**Instructions for the task**
Look over the data below and give the number of lines containing the word "menu", with no other words.

(Items listed in a dataset)
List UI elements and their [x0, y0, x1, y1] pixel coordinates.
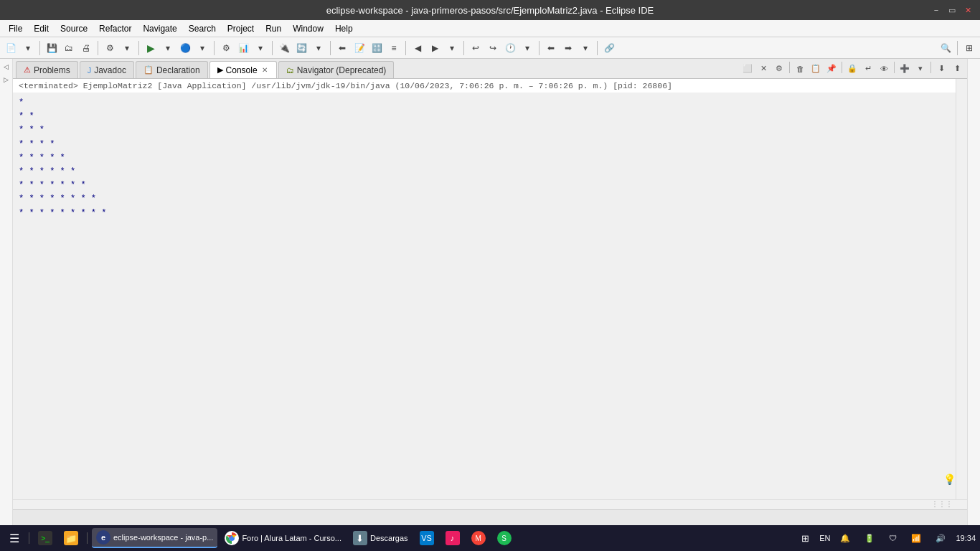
menu-project[interactable]: Project	[222, 22, 260, 35]
console-paste-btn[interactable]: 📌	[824, 62, 839, 76]
tab-problems[interactable]: ⚠ Problems	[16, 61, 78, 78]
terminal-taskbar-icon: >_	[38, 531, 52, 545]
toolbar-format-btn[interactable]: 🔠	[369, 40, 385, 56]
horizontal-scrollbar[interactable]: ⋮⋮⋮	[13, 499, 967, 509]
console-maximize-btn[interactable]: ⬆	[950, 62, 964, 76]
menu-window[interactable]: Window	[287, 22, 329, 35]
toolbar-coverage-dropdown[interactable]: ▾	[194, 40, 210, 56]
minimize-button[interactable]: −	[930, 4, 943, 17]
toolbar-extern-btn[interactable]: 🔗	[601, 40, 617, 56]
toolbar-run-btn[interactable]: ▶	[143, 40, 159, 56]
console-stop-btn[interactable]: ⬜	[740, 62, 755, 76]
toolbar-history-btn[interactable]: 🕐	[502, 40, 518, 56]
menu-source[interactable]: Source	[55, 22, 93, 35]
toolbar-sep-2	[98, 41, 98, 55]
taskbar-item-music[interactable]: ♪	[441, 528, 464, 548]
left-gutter-btn-1[interactable]: ◁	[1, 62, 11, 72]
toolbar-prev-btn[interactable]: ⬅	[334, 40, 350, 56]
toolbar-debug-btn[interactable]: ⚙	[218, 40, 234, 56]
console-terminate-btn[interactable]: ✕	[756, 62, 771, 76]
toolbar-save-all-btn[interactable]: 🗂	[61, 40, 77, 56]
console-output[interactable]: * * * * * * * * * * * * * * * * * * * * …	[13, 93, 956, 499]
taskbar-item-terminal[interactable]: >_	[34, 528, 57, 548]
maximize-button[interactable]: ▭	[946, 4, 958, 17]
menu-refactor[interactable]: Refactor	[93, 22, 137, 35]
toolbar-refactor-btn[interactable]: ⚙	[102, 40, 118, 56]
tab-actions: ⬜ ✕ ⚙ 🗑 📋 📌 🔒 ↵ 👁 ➕ ▾ ⬇ ⬆	[740, 62, 964, 76]
tab-navigator[interactable]: 🗂 Navigator (Deprecated)	[278, 61, 395, 78]
toolbar-anno-dropdown[interactable]: ▾	[444, 40, 460, 56]
console-scroll-lock-btn[interactable]: 🔒	[845, 62, 859, 76]
menu-edit[interactable]: Edit	[28, 22, 55, 35]
taskbar-item-eclipse[interactable]: e eclipse-workspace - java-p...	[92, 528, 217, 548]
console-scrollbar[interactable]	[956, 79, 967, 499]
toolbar-refactor-dropdown[interactable]: ▾	[119, 40, 135, 56]
output-line-2: * *	[19, 110, 950, 123]
toolbar-forward-btn[interactable]: ➡	[560, 40, 576, 56]
console-new-btn[interactable]: ➕	[897, 62, 912, 76]
tab-console-close[interactable]: ✕	[260, 66, 269, 74]
taskbar-wifi-btn[interactable]: 📶	[907, 528, 925, 548]
taskbar-start-button[interactable]: ☰	[4, 528, 24, 548]
toolbar-perspective-btn[interactable]: ⊞	[961, 40, 977, 56]
toolbar-history-dropdown[interactable]: ▾	[519, 40, 535, 56]
toolbar-print-btn[interactable]: 🖨	[78, 40, 94, 56]
taskbar-item-browser[interactable]: Foro | Alura Latam - Curso...	[220, 528, 346, 548]
toolbar-prev-edit-btn[interactable]: ↩	[468, 40, 484, 56]
toolbar-ext-run-btn[interactable]: 🔄	[293, 40, 309, 56]
taskbar-sound-btn[interactable]: 🔊	[931, 528, 950, 548]
toolbar-ext-dropdown[interactable]: ▾	[311, 40, 326, 56]
toolbar-search-btn[interactable]: 🔍	[938, 40, 953, 56]
taskbar-apps-btn[interactable]: ⊞	[797, 528, 814, 548]
output-line-8: * * * * * * * *	[19, 192, 950, 206]
console-dropdown-btn[interactable]: ▾	[913, 62, 928, 76]
toolbar-gen-btn[interactable]: 📝	[352, 40, 367, 56]
tab-console[interactable]: ▶ Console ✕	[209, 61, 277, 78]
menu-help[interactable]: Help	[329, 22, 359, 35]
console-word-wrap-btn[interactable]: ↵	[861, 62, 875, 76]
taskbar-downloads-label: Descargas	[370, 534, 408, 542]
taskbar-item-spotify[interactable]: S	[493, 528, 516, 548]
toolbar-mark-next-btn[interactable]: ▶	[427, 40, 443, 56]
console-minimize-btn[interactable]: ⬇	[934, 62, 948, 76]
taskbar-item-vscode[interactable]: VS	[415, 528, 438, 548]
tab-declaration[interactable]: 📋 Declaration	[136, 61, 208, 78]
content-area: ⚠ Problems J Javadoc 📋 Declaration ▶ Con…	[13, 59, 967, 525]
title-bar: eclipse-workspace - java-primeros-pasos/…	[0, 0, 980, 20]
taskbar-clock: 19:34	[956, 533, 976, 543]
toolbar-back-btn[interactable]: ⬅	[543, 40, 559, 56]
console-settings-btn[interactable]: ⚙	[772, 62, 786, 76]
toolbar-mark-prev-btn[interactable]: ◀	[410, 40, 425, 56]
toolbar-new-btn[interactable]: 📄	[3, 40, 19, 56]
toolbar-fwd-dropdown[interactable]: ▾	[578, 40, 593, 56]
toolbar-profile-dropdown[interactable]: ▾	[253, 40, 268, 56]
toolbar-align-btn[interactable]: ≡	[386, 40, 402, 56]
scroll-position: ⋮⋮⋮	[931, 500, 953, 508]
menu-navigate[interactable]: Navigate	[137, 22, 182, 35]
toolbar-profile-btn[interactable]: 📊	[235, 40, 251, 56]
toolbar-dropdown1[interactable]: ▾	[20, 40, 36, 56]
left-gutter: ◁ ▷	[0, 59, 13, 525]
console-show-all-btn[interactable]: 👁	[877, 62, 891, 76]
toolbar-save-btn[interactable]: 💾	[44, 40, 60, 56]
close-button[interactable]: ✕	[961, 4, 974, 17]
taskbar-item-files[interactable]: 📁	[60, 528, 83, 548]
tab-javadoc[interactable]: J Javadoc	[80, 61, 134, 78]
left-gutter-btn-2[interactable]: ▷	[1, 75, 11, 85]
toolbar-run-dropdown[interactable]: ▾	[160, 40, 176, 56]
taskbar-item-mail[interactable]: M	[467, 528, 490, 548]
tab-navigator-label: Navigator (Deprecated)	[297, 65, 387, 75]
toolbar-ext-btn[interactable]: 🔌	[276, 40, 292, 56]
toolbar-next-edit-btn[interactable]: ↪	[485, 40, 501, 56]
console-clear-btn[interactable]: 🗑	[793, 62, 807, 76]
menu-search[interactable]: Search	[183, 22, 222, 35]
content-with-gutter: ◁ ▷ ⚠ Problems J Javadoc 📋 Dec	[0, 59, 980, 525]
taskbar-shield-btn[interactable]: 🛡	[885, 528, 901, 548]
toolbar-coverage-btn[interactable]: 🔵	[177, 40, 193, 56]
menu-run[interactable]: Run	[260, 22, 287, 35]
taskbar-battery-btn[interactable]: 🔋	[860, 528, 879, 548]
taskbar-notification-btn[interactable]: 🔔	[836, 528, 854, 548]
taskbar-item-downloads[interactable]: ⬇ Descargas	[349, 528, 413, 548]
console-copy-btn[interactable]: 📋	[809, 62, 823, 76]
menu-file[interactable]: File	[3, 22, 28, 35]
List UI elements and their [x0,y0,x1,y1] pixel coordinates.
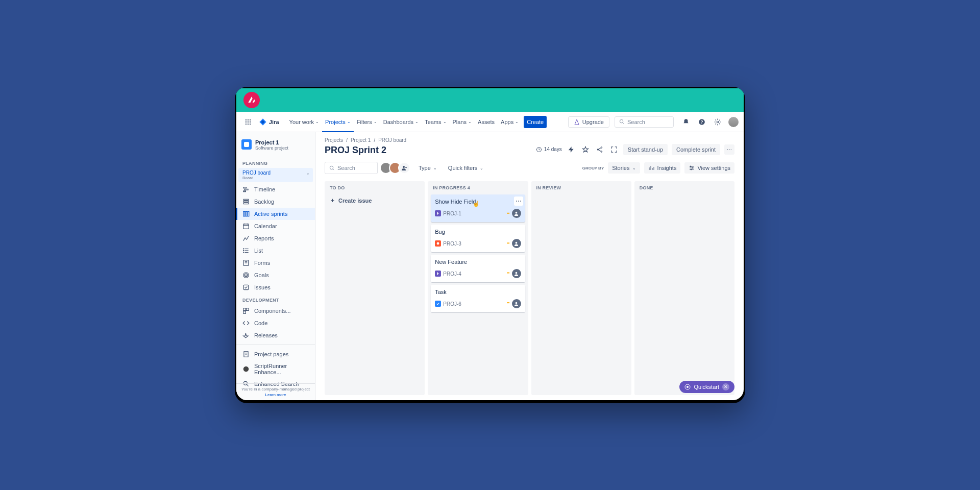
svg-point-51 [597,149,598,150]
share-icon[interactable] [595,144,605,155]
learn-more-link[interactable]: Learn more [239,393,312,397]
priority-icon: = [507,241,510,246]
svg-point-5 [250,121,251,122]
assignee-avatar[interactable] [512,239,521,248]
svg-rect-42 [243,311,246,314]
svg-point-66 [516,241,518,243]
chevron-down-icon: ⌄ [306,171,310,176]
nav-filters[interactable]: Filters⌄ [354,116,380,128]
view-settings-button[interactable]: View settings [684,162,734,174]
svg-point-2 [250,119,251,120]
more-actions-icon[interactable]: ⋯ [724,144,734,155]
nav-plans[interactable]: Plans⌄ [450,116,475,128]
close-icon[interactable]: ✕ [722,383,729,390]
sprint-days-remaining: 14 days [536,146,562,153]
sidebar-item-backlog[interactable]: Backlog [236,195,315,208]
svg-point-30 [243,249,244,249]
sidebar-item-scriptrunner-enhance-[interactable]: ScriptRunner Enhance... [236,360,315,378]
app-switcher-icon[interactable] [241,115,255,129]
svg-point-4 [248,121,249,122]
section-planning-label: PLANNING [236,157,315,168]
profile-avatar[interactable] [728,117,739,127]
breadcrumb-item[interactable]: Project 1 [351,137,371,143]
column-header: IN PROGRESS 4 [431,185,525,190]
automation-icon[interactable] [566,144,576,155]
svg-line-10 [623,122,624,124]
sidebar-item-timeline[interactable]: Timeline [236,183,315,195]
board-selector[interactable]: PROJ board Board ⌄ [238,168,313,182]
add-people-icon[interactable] [398,162,410,174]
nav-apps[interactable]: Apps⌄ [498,116,522,128]
notifications-icon[interactable] [681,117,691,127]
sidebar-item-components-[interactable]: Components... [236,305,315,317]
svg-line-53 [599,148,601,149]
sidebar-item-code[interactable]: Code [236,317,315,329]
complete-sprint-button[interactable]: Complete sprint [672,144,720,155]
svg-point-8 [250,123,251,124]
issue-card[interactable]: New FeaturePROJ-4= [431,255,525,282]
sidebar-item-forms[interactable]: Forms [236,257,315,269]
quickstart-button[interactable]: Quickstart ✕ [679,381,734,393]
start-standup-button[interactable]: Start stand-up [623,144,668,155]
create-issue-button[interactable]: ＋Create issue [328,194,422,206]
sidebar-item-releases[interactable]: Releases [236,329,315,341]
assignee-avatar[interactable] [512,209,521,218]
breadcrumb-item[interactable]: PROJ board [378,137,406,143]
sidebar-item-list[interactable]: List [236,244,315,257]
fullscreen-icon[interactable] [609,144,619,155]
svg-point-52 [601,151,602,152]
settings-icon[interactable] [713,117,723,127]
sidebar-item-goals[interactable]: Goals [236,269,315,281]
board-search-input[interactable]: Search [325,162,378,174]
svg-point-64 [516,211,518,213]
cursor-icon: ☝ [473,201,480,207]
svg-point-13 [717,121,719,123]
issue-card[interactable]: BugPROJ-3= [431,225,525,252]
board-column-in-progress: IN PROGRESS 4Show Hide Field⋯☝PROJ-1=Bug… [428,181,528,395]
issue-card[interactable]: TaskPROJ-6= [431,285,525,312]
column-header: DONE [638,185,731,190]
nav-dashboards[interactable]: Dashboards⌄ [380,116,422,128]
svg-rect-23 [243,224,249,229]
svg-line-56 [333,168,334,169]
svg-point-38 [246,275,246,275]
create-button[interactable]: Create [524,116,547,128]
svg-rect-16 [243,191,246,192]
star-icon[interactable] [580,144,591,155]
section-development-label: DEVELOPMENT [236,293,315,305]
column-header: TO DO [328,185,422,190]
nav-projects[interactable]: Projects⌄ [322,116,354,128]
product-name: Jira [269,119,279,125]
help-icon[interactable]: ? [697,117,707,127]
nav-assets[interactable]: Assets [475,116,498,128]
assignee-avatar[interactable] [512,299,521,308]
breadcrumb-item[interactable]: Projects [325,137,343,143]
type-filter[interactable]: Type⌄ [415,163,440,173]
quick-filters[interactable]: Quick filters⌄ [445,163,486,173]
board-column-to-do: TO DO＋Create issue [325,181,425,395]
sidebar-item-reports[interactable]: Reports [236,232,315,244]
sidebar-item-calendar[interactable]: Calendar [236,220,315,232]
upgrade-button[interactable]: Upgrade [568,116,609,128]
project-header[interactable]: Project 1 Software project [236,138,315,157]
assignee-avatars[interactable] [383,162,410,174]
brand-logo-icon [243,92,260,108]
svg-rect-18 [243,201,248,202]
insights-button[interactable]: Insights [644,162,680,174]
priority-icon: = [507,302,510,306]
nav-your-work[interactable]: Your work⌄ [286,116,323,128]
sidebar-item-project-pages[interactable]: Project pages [236,348,315,360]
assignee-avatar[interactable] [512,269,521,278]
sidebar-item-issues[interactable]: Issues [236,281,315,293]
issue-card[interactable]: Show Hide Field⋯☝PROJ-1= [431,194,525,222]
project-type: Software project [255,145,288,151]
svg-point-0 [246,119,247,120]
sidebar-item-active-sprints[interactable]: Active sprints [236,208,315,220]
jira-logo[interactable]: Jira [259,118,279,126]
nav-teams[interactable]: Teams⌄ [422,116,449,128]
top-navigation: Jira Your work⌄Projects⌄Filters⌄Dashboar… [236,112,744,132]
global-search-input[interactable]: Search [615,116,674,128]
svg-point-7 [248,123,249,124]
group-by-select[interactable]: Stories⌄ [608,162,640,174]
card-menu-icon[interactable]: ⋯ [514,197,523,206]
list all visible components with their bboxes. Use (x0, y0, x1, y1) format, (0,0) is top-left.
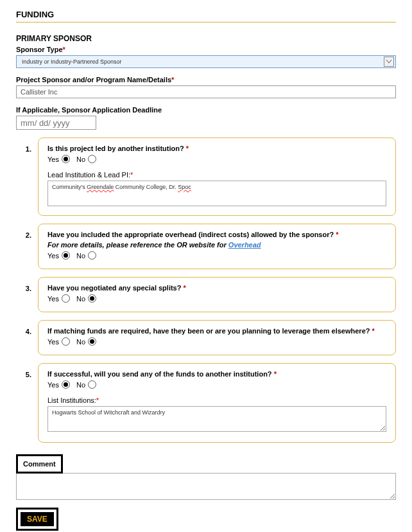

**Task output**
11